_Page-level text extractions:_
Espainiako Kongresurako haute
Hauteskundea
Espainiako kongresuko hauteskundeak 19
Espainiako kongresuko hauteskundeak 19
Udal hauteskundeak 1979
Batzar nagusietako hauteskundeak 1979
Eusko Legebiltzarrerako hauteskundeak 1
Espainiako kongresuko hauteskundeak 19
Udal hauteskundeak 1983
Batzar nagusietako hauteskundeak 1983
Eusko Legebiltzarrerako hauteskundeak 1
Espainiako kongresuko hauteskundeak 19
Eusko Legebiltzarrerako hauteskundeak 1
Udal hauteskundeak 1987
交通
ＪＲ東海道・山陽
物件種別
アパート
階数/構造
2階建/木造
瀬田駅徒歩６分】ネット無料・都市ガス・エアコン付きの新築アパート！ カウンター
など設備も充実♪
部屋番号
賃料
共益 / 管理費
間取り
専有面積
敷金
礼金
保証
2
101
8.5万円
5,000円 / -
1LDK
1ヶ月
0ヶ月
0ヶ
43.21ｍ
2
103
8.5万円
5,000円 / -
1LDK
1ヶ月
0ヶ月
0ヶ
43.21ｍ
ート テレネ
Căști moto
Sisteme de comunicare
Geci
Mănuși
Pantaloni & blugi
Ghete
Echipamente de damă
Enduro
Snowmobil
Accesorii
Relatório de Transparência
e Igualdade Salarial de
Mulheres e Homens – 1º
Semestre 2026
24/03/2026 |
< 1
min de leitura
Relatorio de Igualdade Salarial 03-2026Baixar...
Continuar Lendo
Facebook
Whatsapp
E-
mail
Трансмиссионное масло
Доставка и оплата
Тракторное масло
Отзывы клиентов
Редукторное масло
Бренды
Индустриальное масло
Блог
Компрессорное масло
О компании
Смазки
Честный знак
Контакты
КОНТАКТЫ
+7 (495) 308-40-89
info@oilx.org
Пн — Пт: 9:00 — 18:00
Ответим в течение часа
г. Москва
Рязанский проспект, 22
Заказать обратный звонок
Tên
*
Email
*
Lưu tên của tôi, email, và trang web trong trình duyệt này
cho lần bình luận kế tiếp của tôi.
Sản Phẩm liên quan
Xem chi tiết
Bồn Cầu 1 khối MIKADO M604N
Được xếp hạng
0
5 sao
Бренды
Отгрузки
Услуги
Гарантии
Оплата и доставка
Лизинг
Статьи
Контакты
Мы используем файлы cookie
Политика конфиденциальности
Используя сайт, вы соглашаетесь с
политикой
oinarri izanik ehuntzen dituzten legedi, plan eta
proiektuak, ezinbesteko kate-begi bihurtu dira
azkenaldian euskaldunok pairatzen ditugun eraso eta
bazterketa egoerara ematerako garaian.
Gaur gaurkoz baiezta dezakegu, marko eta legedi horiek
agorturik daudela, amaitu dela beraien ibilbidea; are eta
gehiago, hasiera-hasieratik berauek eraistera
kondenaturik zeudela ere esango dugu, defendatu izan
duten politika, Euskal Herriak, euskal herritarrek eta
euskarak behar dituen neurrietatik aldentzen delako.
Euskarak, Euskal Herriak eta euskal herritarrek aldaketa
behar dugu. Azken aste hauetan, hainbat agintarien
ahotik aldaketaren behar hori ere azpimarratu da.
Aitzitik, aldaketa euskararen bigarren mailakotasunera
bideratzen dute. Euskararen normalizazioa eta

_INSTRUCTIONS TO FOLLOW:_ Give all of the entries again, exactly.

_OUTPUT:_
Espainiako Kongresurako haute
Hauteskundea
Espainiako kongresuko hauteskundeak 19
Espainiako kongresuko hauteskundeak 19
Udal hauteskundeak 1979
Batzar nagusietako hauteskundeak 1979
Eusko Legebiltzarrerako hauteskundeak 1
Espainiako kongresuko hauteskundeak 19
Udal hauteskundeak 1983
Batzar nagusietako hauteskundeak 1983
Eusko Legebiltzarrerako hauteskundeak 1
Espainiako kongresuko hauteskundeak 19
Eusko Legebiltzarrerako hauteskundeak 1
Udal hauteskundeak 1987
交通
ＪＲ東海道・山陽
物件種別
アパート
階数/構造
2階建/木造
瀬田駅徒歩６分】ネット無料・都市ガス・エアコン付きの新築アパート！ カウンター
など設備も充実♪
部屋番号
賃料
共益 / 管理費
間取り
専有面積
敷金
礼金
保証
2
101
8.5万円
5,000円 / -
1LDK
1ヶ月
0ヶ月
0ヶ
43.21ｍ
2
103
8.5万円
5,000円 / -
1LDK
1ヶ月
0ヶ月
0ヶ
43.21ｍ
ート テレネ
Căști moto
Sisteme de comunicare
Geci
Mănuși
Pantaloni & blugi
Ghete
Echipamente de damă
Enduro
Snowmobil
Accesorii
Relatório de Transparência
e Igualdade Salarial de
Mulheres e Homens – 1º
Semestre 2026
24/03/2026 |
< 1
min de leitura
Relatorio de Igualdade Salarial 03-2026Baixar...
Continuar Lendo
Facebook
Whatsapp
E-
mail
Трансмиссионное масло
Доставка и оплата
Тракторное масло
Отзывы клиентов
Редукторное масло
Бренды
Индустриальное масло
Блог
Компрессорное масло
О компании
Смазки
Честный знак
Контакты
КОНТАКТЫ
+7 (495) 308-40-89
info@oilx.org
Пн — Пт: 9:00 — 18:00
Ответим в течение часа
г. Москва
Рязанский проспект, 22
Заказать обратный звонок
Tên
*
Email
*
Lưu tên của tôi, email, và trang web trong trình duyệt này
cho lần bình luận kế tiếp của tôi.
Sản Phẩm liên quan
Xem chi tiết
Bồn Cầu 1 khối MIKADO M604N
Được xếp hạng
0
5 sao
Бренды
Отгрузки
Услуги
Гарантии
Оплата и доставка
Лизинг
Статьи
Контакты
Мы используем файлы cookie
Политика конфиденциальности
Используя сайт, вы соглашаетесь с
политикой
oinarri izanik ehuntzen dituzten legedi, plan eta
proiektuak, ezinbesteko kate-begi bihurtu dira
azkenaldian euskaldunok pairatzen ditugun eraso eta
bazterketa egoerara ematerako garaian.
Gaur gaurkoz baiezta dezakegu, marko eta legedi horiek
agorturik daudela, amaitu dela beraien ibilbidea; are eta
gehiago, hasiera-hasieratik berauek eraistera
kondenaturik zeudela ere esango dugu, defendatu izan
duten politika, Euskal Herriak, euskal herritarrek eta
euskarak behar dituen neurrietatik aldentzen delako.
Euskarak, Euskal Herriak eta euskal herritarrek aldaketa
behar dugu. Azken aste hauetan, hainbat agintarien
ahotik aldaketaren behar hori ere azpimarratu da.
Aitzitik, aldaketa euskararen bigarren mailakotasunera
bideratzen dute. Euskararen normalizazioa eta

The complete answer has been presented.